/slowdraw

Primary LanguagePython

Slow, draw!

A group project of CSCI 364 Artificial Intelligence.

Han Shao, Synthia Wang, Zeo Huang

Strokes Dataset in TFRecord Format

Download the data in TFRecord from here and upzip it.

Images Dataset in Numpy Format

The images dataset in npy format can be download through command:

gsutil cp gs://quickdraw_dataset/full/numpy_bitmap/* DESTINATION_DIRECTORY

Then npy11000.py can be used to extract the first 11,000 drawings from npy file of each category. (To reduce the size of dataset)

Recurrent Neural Networks

To run train_model.py, please use the command

python3 train_model.py python3 train_model.py

--training_data=PATH_TO_DATA_DIRECTORY/training.tfrecord-00???-of-00010

--eval_data=PATH_TO_DATA_DIRECTORY/eval.tfrecord-00???-of-00010

--classes_file=PATH_TO_DATA_DIRECTORY/training.tfrecord.classes

--model_dir=PATH_TO_MODEL_DIRECTORY

--cell_type=cudnn_lstm (Speed up training, optional)

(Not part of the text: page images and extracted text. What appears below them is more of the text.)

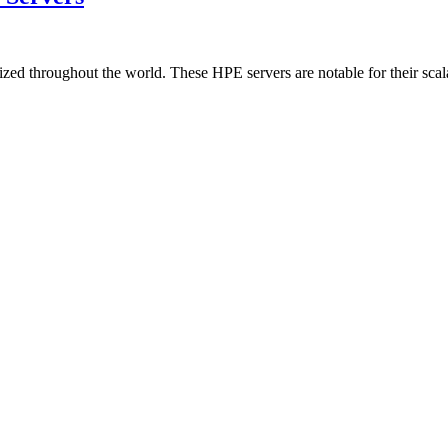
zed throughout the world. These HPE servers are notable for their scala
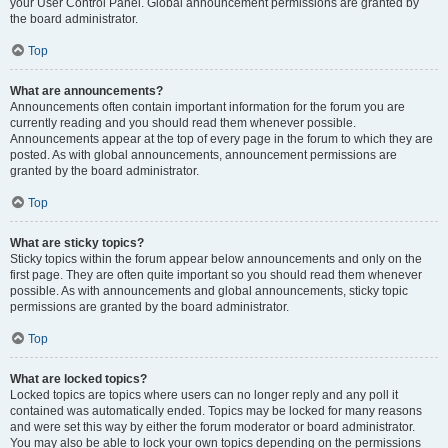
your User Control Panel. Global announcement permissions are granted by
the board administrator.
Top
What are announcements?
Announcements often contain important information for the forum you are
currently reading and you should read them whenever possible.
Announcements appear at the top of every page in the forum to which they are
posted. As with global announcements, announcement permissions are
granted by the board administrator.
Top
What are sticky topics?
Sticky topics within the forum appear below announcements and only on the
first page. They are often quite important so you should read them whenever
possible. As with announcements and global announcements, sticky topic
permissions are granted by the board administrator.
Top
What are locked topics?
Locked topics are topics where users can no longer reply and any poll it
contained was automatically ended. Topics may be locked for many reasons
and were set this way by either the forum moderator or board administrator.
You may also be able to lock your own topics depending on the permissions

--batch_norm=True (Speed up training, optional)

3-layer Convolutional Neural Network

To run model.py, please use the command

python3 model.py --learning_rate=LEARNING_RATE --model_dir= PATH_TO_MODEL_DIRECTORY --steps=STEPS

The npy files should be put in the directory named npy11000.

Custom AlexNet

To run model_v2.py, please use the command

python3 model_v2.py --learning_rate=LEARNING_RATE --model_dir=PATH_TO_MODEL_DIRECTORY --steps=STEPS

The npy files should be put in the directory named npy11000.